Our day-to-day lives are filled with common almost reflexive interactions we barely think about. Quite often, we barely notice when one changes or goes by the wayside.
Here is a collection of several questions that were commonly asked around Buffalo in the 1980s, but not so much today.
Paper or Plastic?
When this photo of the Vogt Brothers and their Bells and Super Duper grocery bags appeared in The News in 1986, the accompanying story showed a city divided over the question.
What will we cover our school books in, or use to cover our turkeys to keep them moist should the paper bag go away, were among the questions asked.
Thirty years later, the paper bag is an anachronism. It’s still available, but for most it looks more like a vestige of another time rather than a way to carry your groceries home.
Many are working to give the plastic bag the same treatment. Erie County Executive Mark Poloncarz spearheaded efforts earlier this year to examine the feasibility of banning plastic bags at grocery stores.
According to grocery supply company Topco, the sale of reusable shopping bags is a $75 million market in the U.S.
Smoking or non?
For decades, this was the ubiquitous ice-breaking question posed from restaurant hostess stations — but not since 2003 in New York State.
While this question might still be asked in other places across the country, New York’s Clean Indoor Air Act banned smoking in all public places in the state 13 years ago.
Where d’ya live?
The question is still asked in a number of different ways in the volley of questions and exchanges of passports now needed to cross the border at the Peace Bridge.
But there was a simpler time, before 9/11, when just the answer to that question alone was often enough to get you over the bridge for some Chinese food at Happy Jack’s, rides at Crystal Beach, or to fill up with some cheaper Canadian gas.
Regular or Unleaded?
That’s a gas station question that’s triple extinct.
Regular now means a grade of unleaded. Old-fashioned regular gasoline — the lead-additive-filled kind — is no longer generally available.

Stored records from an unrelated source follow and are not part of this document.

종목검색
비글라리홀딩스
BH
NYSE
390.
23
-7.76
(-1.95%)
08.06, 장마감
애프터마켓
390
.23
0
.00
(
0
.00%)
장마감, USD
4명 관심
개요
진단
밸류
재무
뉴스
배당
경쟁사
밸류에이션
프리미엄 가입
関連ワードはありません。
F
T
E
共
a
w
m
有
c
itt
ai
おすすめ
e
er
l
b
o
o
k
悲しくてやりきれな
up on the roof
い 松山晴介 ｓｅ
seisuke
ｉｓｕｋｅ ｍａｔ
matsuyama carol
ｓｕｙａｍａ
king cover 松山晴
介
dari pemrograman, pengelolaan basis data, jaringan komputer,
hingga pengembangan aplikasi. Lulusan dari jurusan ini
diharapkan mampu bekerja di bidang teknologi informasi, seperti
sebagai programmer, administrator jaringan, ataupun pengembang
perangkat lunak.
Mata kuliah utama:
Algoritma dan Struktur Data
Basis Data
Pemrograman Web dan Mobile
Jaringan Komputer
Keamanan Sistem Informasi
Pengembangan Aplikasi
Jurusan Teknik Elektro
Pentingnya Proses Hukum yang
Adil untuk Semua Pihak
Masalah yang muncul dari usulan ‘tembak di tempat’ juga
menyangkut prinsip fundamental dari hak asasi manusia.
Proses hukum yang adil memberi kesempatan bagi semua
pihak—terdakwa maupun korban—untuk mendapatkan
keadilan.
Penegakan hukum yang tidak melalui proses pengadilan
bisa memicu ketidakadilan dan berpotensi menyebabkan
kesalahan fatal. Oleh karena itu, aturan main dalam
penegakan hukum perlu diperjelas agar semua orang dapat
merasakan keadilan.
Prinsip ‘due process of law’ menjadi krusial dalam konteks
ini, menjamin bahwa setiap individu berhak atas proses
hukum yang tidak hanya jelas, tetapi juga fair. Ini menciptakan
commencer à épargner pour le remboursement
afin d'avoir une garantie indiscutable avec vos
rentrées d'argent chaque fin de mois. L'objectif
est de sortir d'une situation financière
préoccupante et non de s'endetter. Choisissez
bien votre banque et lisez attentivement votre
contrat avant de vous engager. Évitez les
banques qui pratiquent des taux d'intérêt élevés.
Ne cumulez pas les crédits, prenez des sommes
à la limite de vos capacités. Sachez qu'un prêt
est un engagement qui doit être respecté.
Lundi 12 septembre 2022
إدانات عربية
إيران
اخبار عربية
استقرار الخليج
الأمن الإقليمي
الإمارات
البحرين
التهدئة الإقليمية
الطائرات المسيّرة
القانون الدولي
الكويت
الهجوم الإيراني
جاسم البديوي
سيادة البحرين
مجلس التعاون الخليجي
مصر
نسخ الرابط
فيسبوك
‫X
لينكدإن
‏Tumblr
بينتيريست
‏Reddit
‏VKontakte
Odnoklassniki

And besides that, it’s difficult to find full-service stations where you might be asked anything by a gas pump attendant anymore.

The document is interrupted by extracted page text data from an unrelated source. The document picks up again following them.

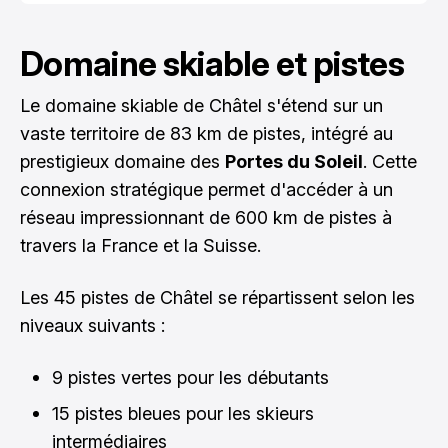
Domaine skiable et pistes
Le domaine skiable de Châtel s'étend sur un
vaste territoire de 83 km de pistes, intégré au
prestigieux domaine des
Portes du Soleil
. Cette
connexion stratégique permet d'accéder à un
réseau impressionnant de 600 km de pistes à
travers la France et la Suisse.
Les 45 pistes de Châtel se répartissent selon les
niveaux suivants :
9 pistes vertes pour les débutants
15 pistes bleues pour les skieurs
intermédiaires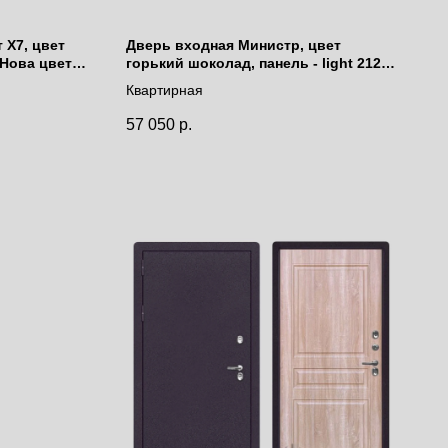
 Х7, цвет
Дверь входная Министр, цвет
 Нова цвет
горький шоколад, панель - light 2127
цвет бьянка soft
Квартирная
57 050
р.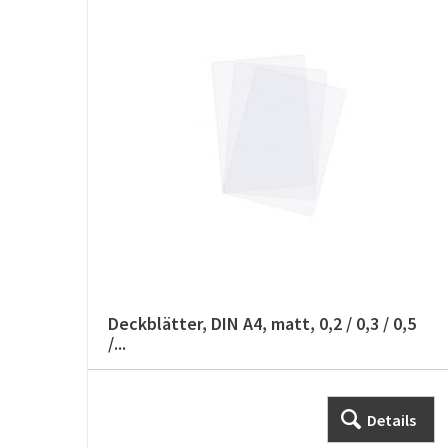
Deckblätter, DIN A4, matt, 0,2 / 0,3 / 0,5
/...
Details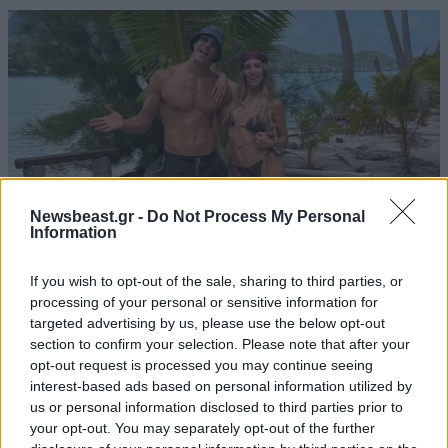
Newsbeast.gr -
Do Not Process My Personal
Information
If you wish to opt-out of the sale, sharing to third parties, or
processing of your personal or sensitive information for
Αθηνά Οικονομάκου – Μπρούνο Τσερέλα: Ο
targeted advertising by us, please use the below opt-out
μήνας του μέλιτος συνεχίζεται – Από τη
section to confirm your selection. Please note that after your
Moorea στα ονειρικά Μπόρα Μπόρα
opt-out request is processed you may continue seeing
interest-based ads based on personal information utilized by
us or personal information disclosed to third parties prior to
your opt-out. You may separately opt-out of the further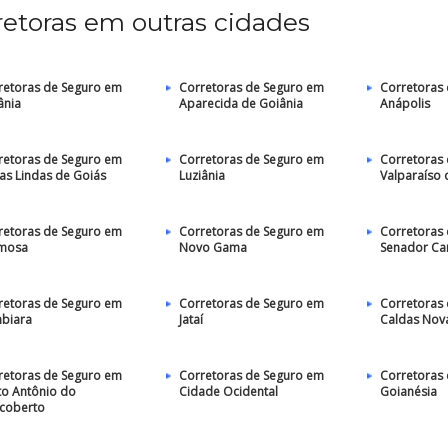
retoras em outras cidades
retoras de Seguro em
Corretoras de Seguro em
Corretoras
ânia
Aparecida de Goiânia
Anápolis
retoras de Seguro em
Corretoras de Seguro em
Corretoras
as Lindas de Goiás
Luziânia
Valparaíso 
retoras de Seguro em
Corretoras de Seguro em
Corretoras
mosa
Novo Gama
Senador C
retoras de Seguro em
Corretoras de Seguro em
Corretoras
mbiara
Jataí
Caldas Nov
retoras de Seguro em
Corretoras de Seguro em
Corretoras
to Antônio do
Cidade Ocidental
Goianésia
coberto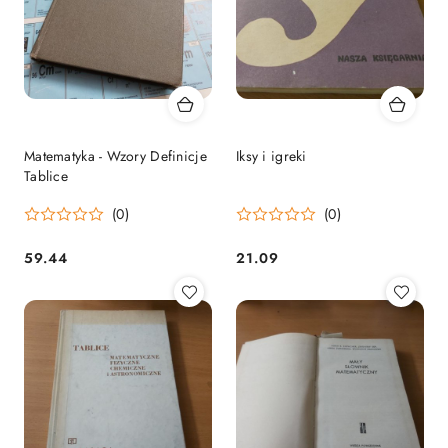
Matematyka - Wzory Definicje
Iksy i igreki
Tablice
(0)
(0)
59.44
21.09
Cena:
Cena: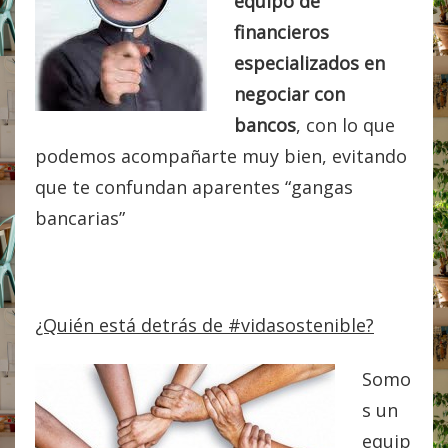
equipo de
financieros
especializados en
negociar con
bancos
, con lo que
podemos acompañarte muy bien, evitando
que te confundan aparentes “gangas
bancarias”
¿Quién está detrás de #vidasostenible?
Somo
s un
equip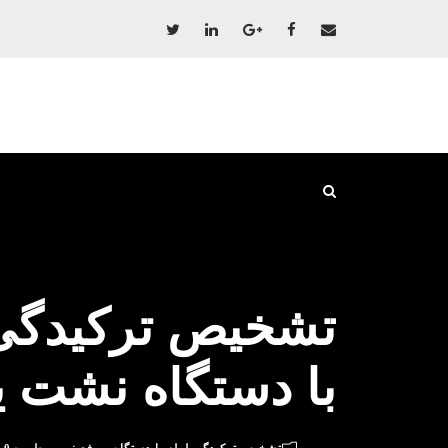
تشخیص ترکیدگی
با دستگاه نشت ی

This photo of the Mobil station at the corner of Elmwood and Forest in 1986 says the station is self-serve, but still shows the two grades of gas they offer as regular and unleaded.

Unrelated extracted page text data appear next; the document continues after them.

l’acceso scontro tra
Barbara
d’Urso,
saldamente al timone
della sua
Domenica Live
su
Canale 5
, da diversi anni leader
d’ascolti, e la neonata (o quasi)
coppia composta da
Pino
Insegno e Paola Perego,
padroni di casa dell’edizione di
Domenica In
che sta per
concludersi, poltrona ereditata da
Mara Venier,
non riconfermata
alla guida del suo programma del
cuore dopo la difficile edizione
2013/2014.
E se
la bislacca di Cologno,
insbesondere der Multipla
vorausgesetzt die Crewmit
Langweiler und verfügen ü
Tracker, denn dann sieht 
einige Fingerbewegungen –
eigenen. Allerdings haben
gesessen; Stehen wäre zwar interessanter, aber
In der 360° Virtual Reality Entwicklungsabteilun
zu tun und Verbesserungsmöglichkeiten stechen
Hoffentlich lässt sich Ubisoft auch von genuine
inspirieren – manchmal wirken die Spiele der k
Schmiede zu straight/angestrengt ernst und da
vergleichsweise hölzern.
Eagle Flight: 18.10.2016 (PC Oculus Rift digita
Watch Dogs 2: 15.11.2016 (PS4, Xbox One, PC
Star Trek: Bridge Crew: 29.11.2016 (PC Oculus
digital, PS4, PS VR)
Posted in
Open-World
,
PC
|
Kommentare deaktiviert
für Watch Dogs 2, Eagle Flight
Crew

Starting in 1973, the EPA ordered the phase-out of tetraethyl lead additives to gasoline. In 1975, car manufacturers began introducing catalytic converters in vehicles to make them run smoother and cleaner, thereby negating the need for the lead.
Regular was cheaper than unleaded, but leaded gas would ruin a catalytic converter, and make for a costly repair. By the end of the ’80s, “regular” gas was mostly phased out.
Can you think of other questions we aren’t asked anymore?